Sheenah had become a member of the Royal College of Physicians of Edinburgh by examination in 1952—no mean feat in those days. In a later autobiographical article she wrote: “I must put on record my unbounded joy at being elected to the fellowship of the Royal College of Physicians of Edinburgh. This honour was awarded in 1971. My self esteem has demanded that I should claim that it was due to recognition of work being skilfully carried out. (Readers will please forgive a statement, which sounds like conceit.)”

Sheenah, who had been involved in meetings to discuss replacement hospitals, revelled in the spacious, attractive, new settings at Cresswell, completed in 1968, and Dumfries and Galloway Royal Infirmary in 1975. She had the honour of being presented to the Queen, who performed the official opening, and of conducting Her Majesty round the department.

The new set-up permitted the development of sleeping over by a parent, expansion of the role of ward schoolteachers, more emphasis on play, a relaxed atmosphere, and less restricted visiting. In 1979, the Year of the Child, and two years later, the Year of the Disabled, she felt that summer picnics would be beneficial; regular attenders were invited back to join in the fun. Catering staff rose to the occasion and dressed up as butler and footmen.

Dr Russell is particularly remembered with gratitude by parents in the region for her sterling work in saving many a child on the brink of death and for her successes in childhood leukaemia.

Dr Russell retired at the end of October 1984. Thirty years of dedicated service to child health, which she carried out with exemplary wisdom, skill, compassion, and humanity towards the children of Dumfries and Galloway, earned her respect and gratitude as a pioneer in transforming hospital life for young people, in restoring them to a brighter future, and, not least, in spending long hours vigil by a cot or bedside.

Her colleague, now consultant paediatrician, Dr Ruth Thomson said: “I believe she arranged for the first incubator at Cresswell to be constructed by the hospital works department. She set up outreach clinics across the region so that families with young children would not have to travel to Dumfries to clinics. She was on duty continuously without a day off or night off for almost five months before I arrived in December 1980.”

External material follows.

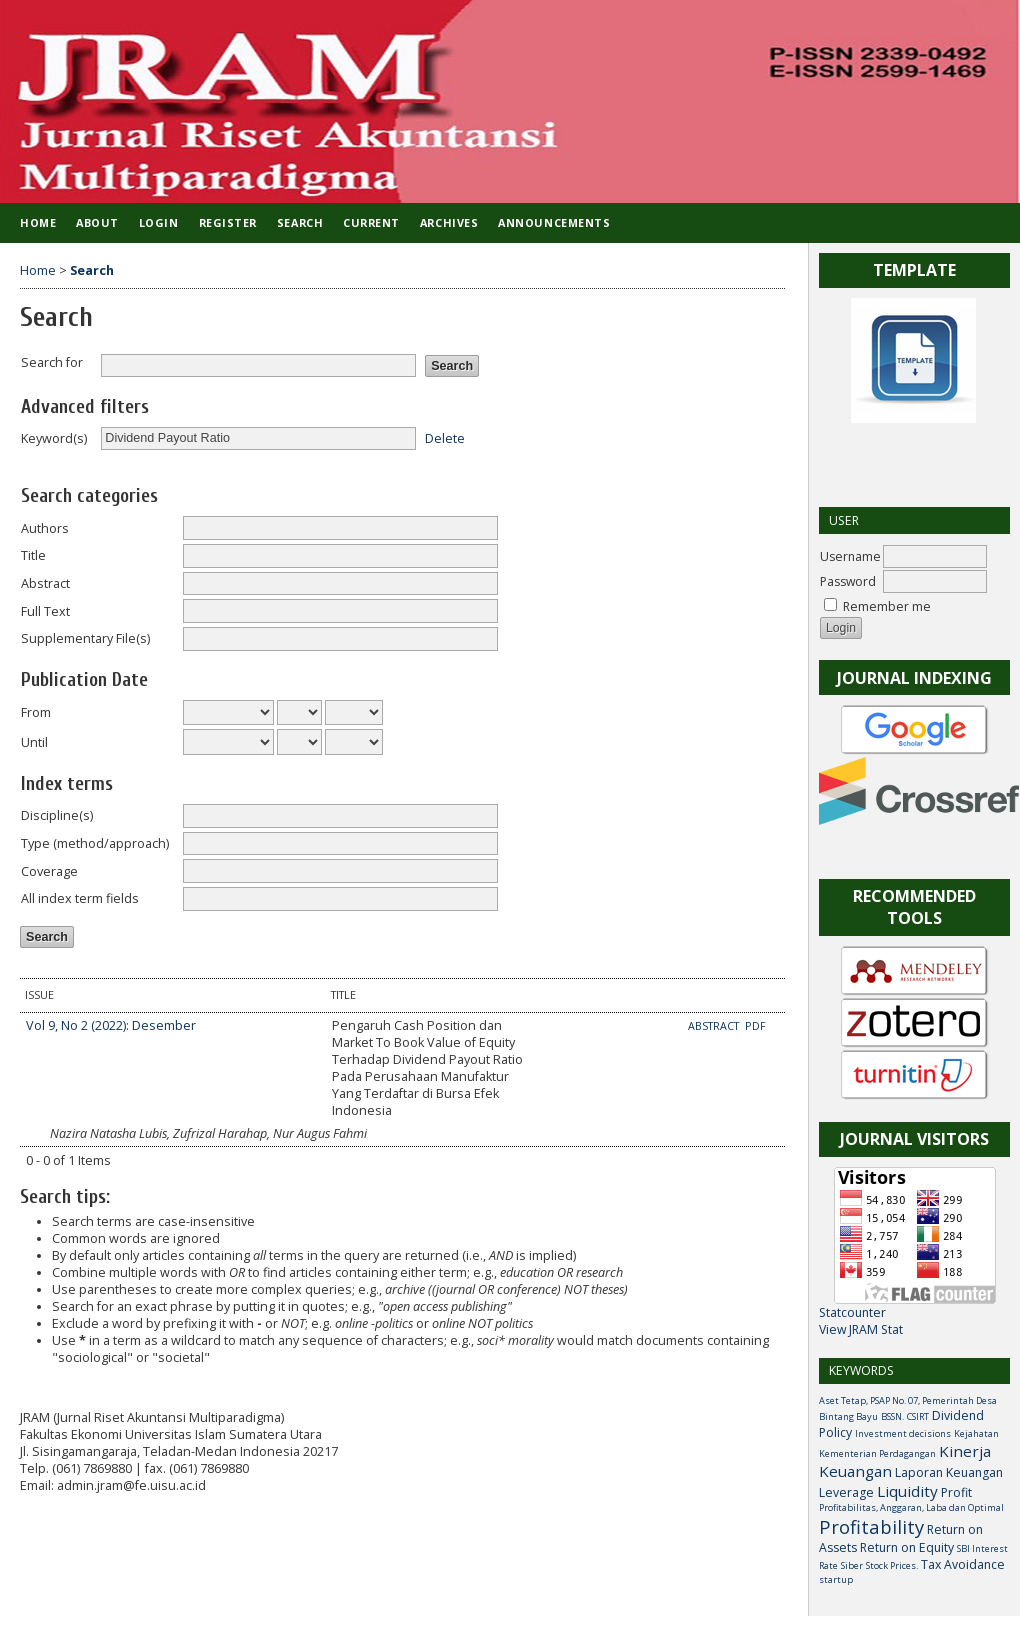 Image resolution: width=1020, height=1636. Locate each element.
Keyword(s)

As a lifetime devotee of music in general and of opera in particular, she enjoyed having more time in retirement to follow such interests. Regular holidays in Largs and on Arran were a source of great pleasure. She took a keen interest in flowers, both wild and cultivated. Her last years were marred by failing eyesight and ultimate blindness, which she bore with characteristic fortitude. Altruism was the guiding principle of her life to the end. She concluded the above autobiographical article with the words: “Dumfries and Galloway and Ayrshire, I thank you for the pleasures you have given to my life in your midst.”

Glasgow University Archives Services produced a signed photograph from the “End of Year Dinner Book” for 1943, which describes Sheenah Russell in a quotation from Ben Johnson: “Learned and fair and good as she.”

Former consultant paediatrician Dumfries and Galloway Royal Infirmary (b Springburn, Glasgow, 18 December 1920; q Glasgow 1943; MD, DCH, DPH, FRCP), died in Dumfries, aged 87, on 27 November 2007.